15:34 So patients that are diabetic and taking a beta blocker won't show you the typical signs of low blood sugar.

15:42 So it's very important that you educate your patient and their family members to know that, "Hey, if they start to kind of show you some confusion, really check that blood sugar, because you're not going to see the normal signs of fast heart rate, and their body is not going to be able to respond as efficiently by breaking out stored glycogen." Now, the last one, enhanced skeletal muscle contraction, which everybody wants.

16:05 You're not going to have that on a beta blocker.

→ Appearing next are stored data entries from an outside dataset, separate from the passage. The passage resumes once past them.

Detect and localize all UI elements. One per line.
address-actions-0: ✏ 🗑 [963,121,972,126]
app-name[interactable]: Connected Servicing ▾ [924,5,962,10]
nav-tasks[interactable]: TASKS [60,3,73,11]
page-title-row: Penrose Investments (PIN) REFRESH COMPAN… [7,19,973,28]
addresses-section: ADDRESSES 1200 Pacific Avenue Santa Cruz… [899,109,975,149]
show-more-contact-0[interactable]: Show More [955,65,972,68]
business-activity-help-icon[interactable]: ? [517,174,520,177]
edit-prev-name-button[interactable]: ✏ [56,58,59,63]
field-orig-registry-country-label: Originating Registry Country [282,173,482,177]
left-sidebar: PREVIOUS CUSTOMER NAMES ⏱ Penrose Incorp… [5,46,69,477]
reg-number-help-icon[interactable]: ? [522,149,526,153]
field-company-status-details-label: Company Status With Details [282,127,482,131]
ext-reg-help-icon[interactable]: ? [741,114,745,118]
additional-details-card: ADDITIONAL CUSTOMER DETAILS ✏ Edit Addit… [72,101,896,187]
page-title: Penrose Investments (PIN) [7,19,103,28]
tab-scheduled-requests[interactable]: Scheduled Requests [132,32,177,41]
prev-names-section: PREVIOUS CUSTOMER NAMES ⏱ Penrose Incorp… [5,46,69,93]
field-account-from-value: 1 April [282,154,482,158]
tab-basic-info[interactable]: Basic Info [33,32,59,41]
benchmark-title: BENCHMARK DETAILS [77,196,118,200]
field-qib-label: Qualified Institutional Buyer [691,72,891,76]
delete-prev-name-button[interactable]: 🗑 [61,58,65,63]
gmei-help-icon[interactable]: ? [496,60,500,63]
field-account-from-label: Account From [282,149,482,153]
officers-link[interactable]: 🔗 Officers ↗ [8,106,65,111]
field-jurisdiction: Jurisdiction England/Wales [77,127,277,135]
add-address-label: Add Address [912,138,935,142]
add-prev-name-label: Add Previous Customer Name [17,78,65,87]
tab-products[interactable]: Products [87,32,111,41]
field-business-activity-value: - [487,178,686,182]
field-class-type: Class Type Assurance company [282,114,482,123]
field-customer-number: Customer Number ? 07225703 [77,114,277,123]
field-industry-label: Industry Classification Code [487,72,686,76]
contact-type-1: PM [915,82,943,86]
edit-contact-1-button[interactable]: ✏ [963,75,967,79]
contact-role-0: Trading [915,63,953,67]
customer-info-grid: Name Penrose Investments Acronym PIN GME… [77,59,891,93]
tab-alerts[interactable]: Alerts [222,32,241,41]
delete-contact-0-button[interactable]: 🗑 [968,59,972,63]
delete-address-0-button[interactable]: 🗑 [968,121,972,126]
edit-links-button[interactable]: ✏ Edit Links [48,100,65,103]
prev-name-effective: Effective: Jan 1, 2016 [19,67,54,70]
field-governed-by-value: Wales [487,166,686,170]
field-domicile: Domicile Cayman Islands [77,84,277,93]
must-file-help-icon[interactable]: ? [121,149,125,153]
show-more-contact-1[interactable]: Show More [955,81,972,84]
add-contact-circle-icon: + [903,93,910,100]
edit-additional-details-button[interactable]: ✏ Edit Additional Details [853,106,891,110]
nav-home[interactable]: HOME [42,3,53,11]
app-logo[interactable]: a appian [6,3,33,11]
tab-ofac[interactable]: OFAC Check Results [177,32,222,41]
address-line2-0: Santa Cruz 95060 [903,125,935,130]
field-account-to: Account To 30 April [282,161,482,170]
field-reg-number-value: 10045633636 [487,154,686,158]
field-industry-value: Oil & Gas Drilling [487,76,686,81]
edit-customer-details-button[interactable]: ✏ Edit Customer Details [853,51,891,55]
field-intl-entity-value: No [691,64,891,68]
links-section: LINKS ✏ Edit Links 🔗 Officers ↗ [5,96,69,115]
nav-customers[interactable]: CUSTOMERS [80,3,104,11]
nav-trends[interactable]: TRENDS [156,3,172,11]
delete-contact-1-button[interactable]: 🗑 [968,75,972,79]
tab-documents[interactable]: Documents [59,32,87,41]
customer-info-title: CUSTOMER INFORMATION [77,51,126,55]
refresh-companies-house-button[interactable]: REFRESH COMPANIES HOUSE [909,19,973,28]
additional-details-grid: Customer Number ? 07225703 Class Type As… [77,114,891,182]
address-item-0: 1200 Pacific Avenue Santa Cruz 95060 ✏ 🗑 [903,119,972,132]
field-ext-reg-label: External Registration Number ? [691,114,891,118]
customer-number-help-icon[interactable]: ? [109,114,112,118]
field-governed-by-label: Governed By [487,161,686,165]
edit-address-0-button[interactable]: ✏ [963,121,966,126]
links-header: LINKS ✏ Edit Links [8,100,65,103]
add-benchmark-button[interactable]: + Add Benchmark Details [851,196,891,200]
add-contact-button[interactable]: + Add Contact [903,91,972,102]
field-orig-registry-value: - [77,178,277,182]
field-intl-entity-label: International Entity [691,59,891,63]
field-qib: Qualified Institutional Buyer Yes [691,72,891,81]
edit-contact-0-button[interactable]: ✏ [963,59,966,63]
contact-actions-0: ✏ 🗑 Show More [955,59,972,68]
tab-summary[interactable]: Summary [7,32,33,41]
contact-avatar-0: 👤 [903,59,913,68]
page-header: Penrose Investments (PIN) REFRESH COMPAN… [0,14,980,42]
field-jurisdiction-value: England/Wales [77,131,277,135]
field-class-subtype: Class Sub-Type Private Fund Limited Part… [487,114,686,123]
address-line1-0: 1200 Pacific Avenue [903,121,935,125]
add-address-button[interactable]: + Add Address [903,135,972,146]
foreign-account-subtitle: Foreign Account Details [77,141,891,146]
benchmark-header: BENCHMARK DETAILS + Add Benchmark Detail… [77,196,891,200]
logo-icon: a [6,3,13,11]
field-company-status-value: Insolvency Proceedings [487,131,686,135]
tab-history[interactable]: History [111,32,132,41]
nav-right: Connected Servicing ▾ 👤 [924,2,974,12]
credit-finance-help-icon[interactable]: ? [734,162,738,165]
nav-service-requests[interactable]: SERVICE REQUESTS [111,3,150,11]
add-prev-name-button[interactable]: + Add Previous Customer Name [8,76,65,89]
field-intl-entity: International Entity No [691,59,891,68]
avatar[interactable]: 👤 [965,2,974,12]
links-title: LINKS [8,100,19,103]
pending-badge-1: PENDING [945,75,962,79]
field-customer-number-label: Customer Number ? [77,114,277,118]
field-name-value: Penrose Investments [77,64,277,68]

16:08 So, why does understanding all how receptors work and their response help you? Because once you understand how any receptor responds when it's activated, if we're giving any type of histamine, it's going to be the opposite of that response.

16:23 There's going to be less of that response.

16:25 See, this applies to anti-histamines, right? Instead of allowing histamine to connect to its receptor, then that's how anti-histamines work.

16:34 Beta blockers are the same thing.

16:37 Antagonist, blocker, antis, that's what all these drugs do, is they block the response of that receptor.

16:45 Now since you know what beta 1s and beta 2s do, you can easily remember how the patient will respond.

16:52 So the non-selective ones block both beta 1s and beta 2s.

16:56 That's why they're called non-selective.

16:59 Labetalol, propranolol, those are 2 really good examples.

17:03 Now, the ones that are selective, these guys are a little newer and a little more expensive: atenolol, bisoprolol, esmolol.

17:10 Okay. But also keep in mind that even if it's supposed to be selective, with certain patients and different times, they may also have beta 2 stimulated also, the goal is primarily beta 1, but it's not exclusively beta 1, depending on how the patient is doing.

17:28 So let's pause for just a minute and focus on a question.

17:32 Let's see if you can remember some easy things.

17:34 Where are beta 1 receptors located? Good. On the heart.

17:40 Where are beta 2 receptors located? Good. On the lung.

17:47 Why do I want a patient with asthma to be on a selective beta blocker? Remember the benefit for being on a selective beta blocker is we're going to minimize the risk of that asthma patient needing to bronchodilate and having that response blocked.

18:10 So we probably would look for another medication for an asthmatic patient, but any patient that we put on a beta blocker, we always teach them, "Beta blockers and breathing problems are bad news."